For the CEP,  I had a choice to go back to my country and work with my own organisations and community. But, I deliberately chose to stay in the UK, because I wanted to learn from this society, know it’s contemporary challenges and make a tiny contribution to it while building some meaningful and enduring professional relationships here.  So I’m looking at sustainability initiatives in the UK. I’m working with a forum of 40 different organisations, which are working towards sustainable development. But at this point in time, they’re also advocating for local councils to declare a climate emergency. Because they are coming from 40 different backgrounds, they have different interests and different ways of working, so I’m basically working with them to understand how they can help each other and eventually form a collective where different community members will also join us and we will learn from each other together.

How is studying at IDS different from studying at a traditional university?

IDS is not an academic institute only.
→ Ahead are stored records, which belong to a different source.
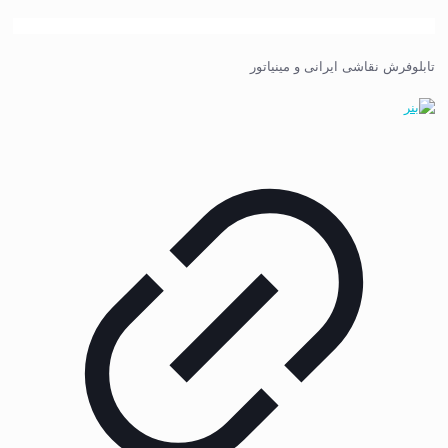
تابلوفرش نقاشی ایرانی و مینیاتور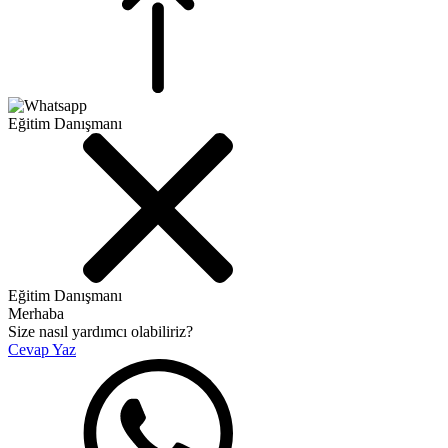
Eğitim Danışmanı
Eğitim Danışmanı
Merhaba
Size nasıl yardımcı olabiliriz?
Cevap Yaz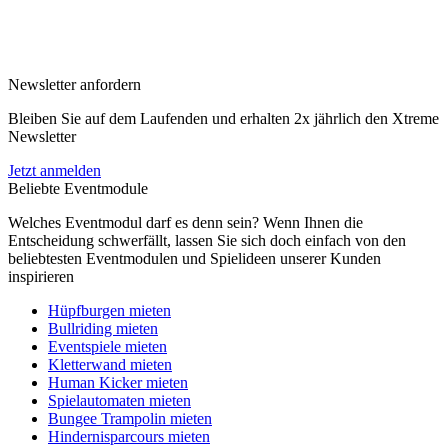
Newsletter anfordern
Bleiben Sie auf dem Laufenden und erhalten 2x jährlich den Xtreme
Newsletter
Jetzt anmelden
Beliebte Eventmodule
Welches Eventmodul darf es denn sein? Wenn Ihnen die
Entscheidung schwerfällt, lassen Sie sich doch einfach von den
beliebtesten Eventmodulen und Spielideen unserer Kunden
inspirieren
Hüpfburgen mieten
Bullriding mieten
Eventspiele mieten
Kletterwand mieten
Human Kicker mieten
Spielautomaten mieten
Bungee Trampolin mieten
Hindernisparcours mieten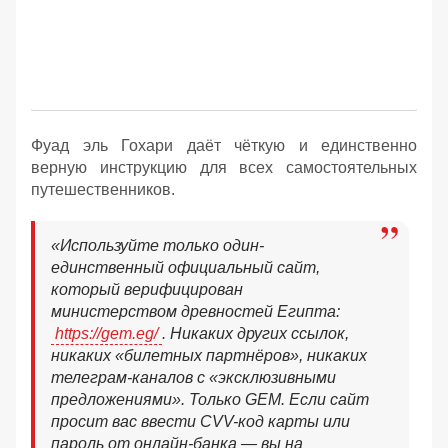
Фуад эль Гохари даёт чёткую и единственно
верную инструкцию для всех самостоятельных
путешественников.
«Используйте только один-
единственный официальный сайт,
который верифицирован
министерством древностей Египта:
https://gem.eg/
. Никаких других ссылок,
никаких «билетных партнёров», никаких
телеграм-каналов с «эксклюзивными
предложениями». Только GEM. Если сайт
просит вас ввести CVV-код карты или
пароль от онлайн-банка — вы на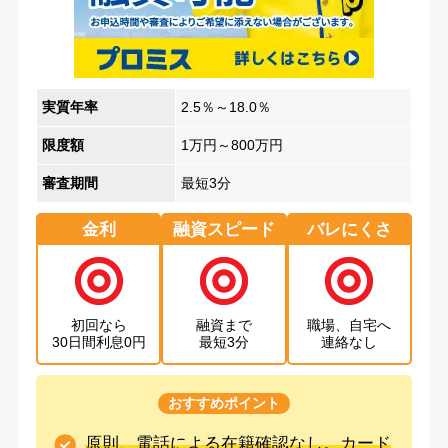
実質年率
2.5％～18.0％
限度額
1万円～800万円
審査期間
最短3分
金利
融資スピード
バレにくさ
初回なら
融資まで
職場、自宅へ
30日間利息0円
最短3分
連絡なし
おすすめポイント
原則、電話による在籍確認なし。カード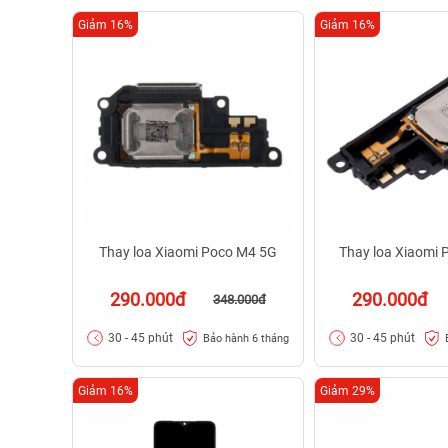
Giảm 16%
Giảm 16%
Thay loa Xiaomi Poco M4 5G
Thay loa Xiaomi 
290.000đ
290.000đ
348.000đ
30 - 45 phút
30 - 45 phút
Bảo hành 6 tháng
Giảm 16%
Giảm 29%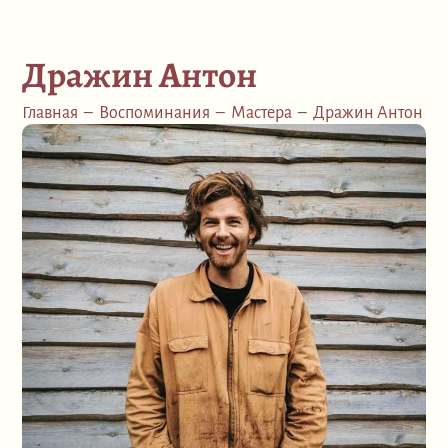
Дражин Антон
Главная
–
Воспоминания
–
Мастера
–
Дражин Антон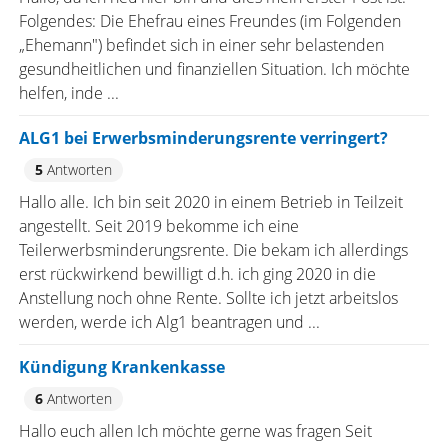
Folgendes: Die Ehefrau eines Freundes (im Folgenden
„Ehemann") befindet sich in einer sehr belastenden
gesundheitlichen und finanziellen Situation. Ich möchte
helfen, inde ...
ALG1 bei Erwerbsminderungsrente verringert?
5
Antworten
Hallo alle. Ich bin seit 2020 in einem Betrieb in Teilzeit
angestellt. Seit 2019 bekomme ich eine
Teilerwerbsminderungsrente. Die bekam ich allerdings
erst rückwirkend bewilligt d.h. ich ging 2020 in die
Anstellung noch ohne Rente. Sollte ich jetzt arbeitslos
werden, werde ich Alg1 beantragen und ...
Kündigung Krankenkasse
6
Antworten
Hallo euch allen Ich möchte gerne was fragen Seit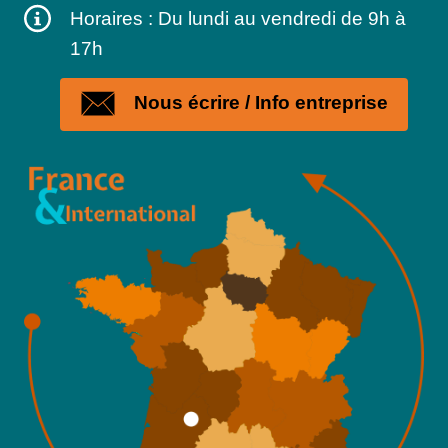
Horaires : Du lundi au vendredi de 9h à
17h
Nous écrire / Info entreprise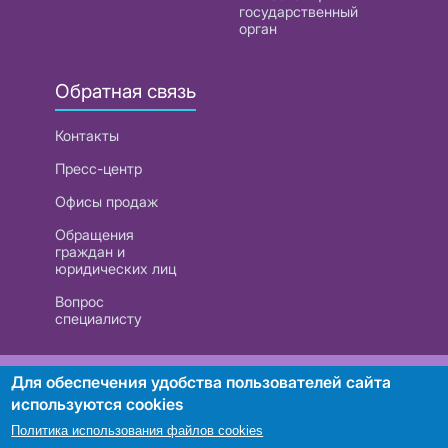
государственный
орган
Обратная связь
Контакты
Пресс-центр
Офисы продаж
Обращения
граждан и
юридических лиц
Вопрос
специалисту
РУП «Белтелеком». УНП 101007741
Для обеспечения удобства пользователей сайта
используются cookies
Политика использования файлов cookies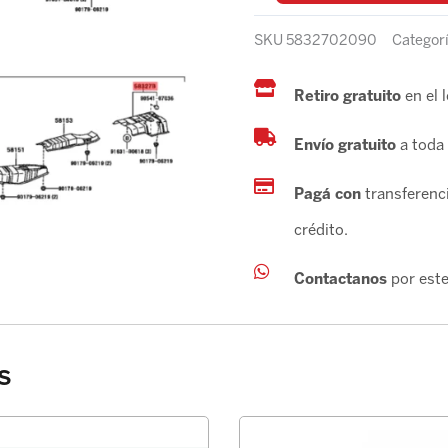
SKU
5832702090
Categor
Retiro gratuito
en el 
Envío gratuito
a toda 
Pagá con
transferenci
crédito.
Contactanos
por este
s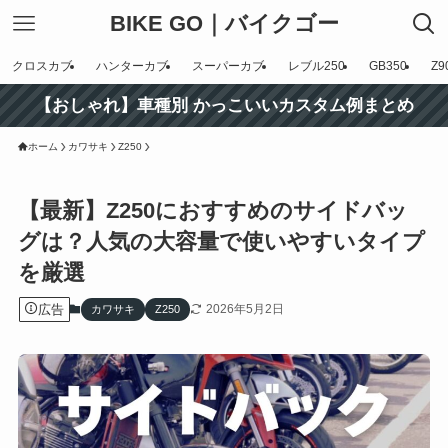
BIKE GO｜バイクゴー
クロスカブ
ハンターカブ
スーパーカブ
レブル250
GB350
Z9
【おしゃれ】車種別 かっこいいカスタム例まとめ
ホーム
カワサキ
Z250
【最新】Z250におすすめのサイドバッ
グは？人気の大容量で使いやすいタイプ
を厳選
広告
2026年5月2日
カワサキ
Z250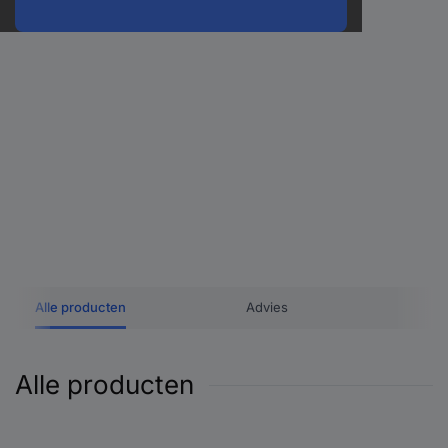
Alle producten
Advies
Alle producten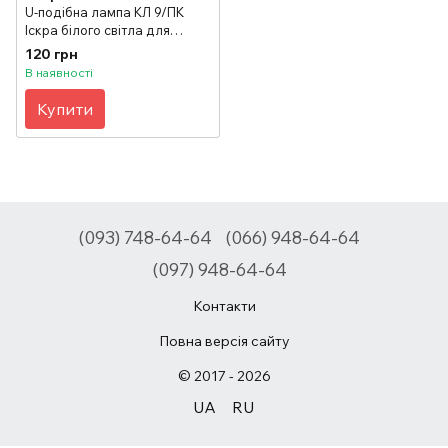
U-подібна лампа КЛ 9/ПК
Іскра білого світла для
детекторів валют,
120 грн
вбудований стартер
В наявності
Купити
(093) 748-64-64
(066) 948-64-64
(097) 948-64-64
Контакти
Повна версія сайту
© 2017 - 2026
UA
RU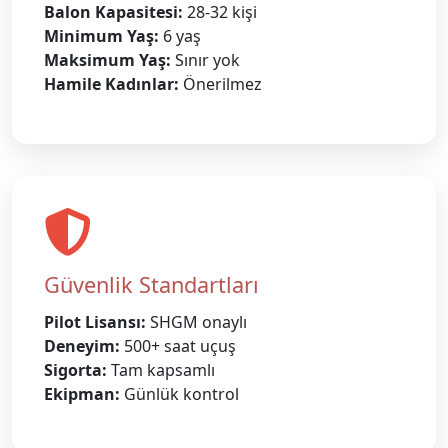
Balon Kapasitesi:
28-32 kişi
Minimum Yaş:
6 yaş
Maksimum Yaş:
Sınır yok
Hamile Kadınlar:
Önerilmez
Güvenlik Standartları
Pilot Lisansı:
SHGM onaylı
Deneyim:
500+ saat uçuş
Sigorta:
Tam kapsamlı
Ekipman:
Günlük kontrol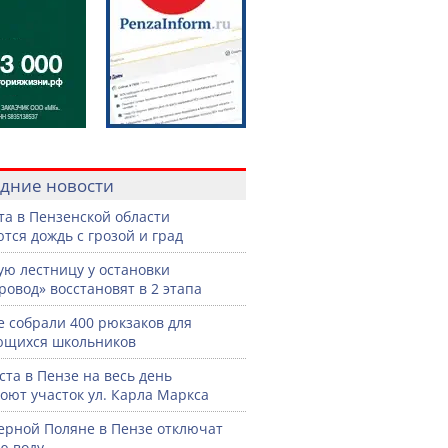
дние новости
ста в Пензенской области
тся дождь с грозой и град
ую лестницу у остановки
ровод» восстановят в 2 этапа
е собрали 400 рюкзаков для
ющихся школьников
уста в Пензе на весь день
оют участок ул. Карла Маркса
ерной Поляне в Пензе отключат
ю воду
IDS is also a thinktank, and that makes a lot of difference. In traditional universities, students many a time find academic classes boring and sometimes not relevant to what their world is, or what problems their world is facing, or what their career ambitions are. Here at IDS, the faculties, the teachers are researchers. They are practitioners. They are working in different parts of the world on a range of different projects on various topics. And therefore, IDS has a wealth of experience and expertise grounded in practice. They train you on the cutting-edge issues that global society faces today and approaches to dealing with those issues. Another interesting thing is that IDS is house to students from more than hundred different countries. So people with all different backgrounds, cultures, and experiences, come together and learn. You not only learn from your teachers, but you also learn from your peers. And because they are coming from different parts of the world, the reference to your learning is always global.

How do you hope the course will transform your world in the future?

I’m already working with grassroots communities in India. When I go back, I’ll continue working with them. Just before coming here, I had initiated the process of creating an organisation which will facilitate this work, so I’ll be working with this particular organisation. The year at IDS so far has challenged my own position, my own perspectives. And the major thing that I’ve learned from IDS is that nothing is sacred, everything can be questioned. So, after going back I think I’ll be more critical about myself, critical about my context and critical about my work. That will transform the way I used to work. Secondly, here at IDS I have learned practical ways to analyse and catalyse power. Through my project work, I’m trying to combine this learning with my experience of working with social systems. I’m hoping to be able to develop a set of tools which will be useful in facilitating the work I’m going to do in India. Apart from that, the network of friends – now I’m part of a global network and that will be immensely useful in generating support for work in India and for translating it to a different context.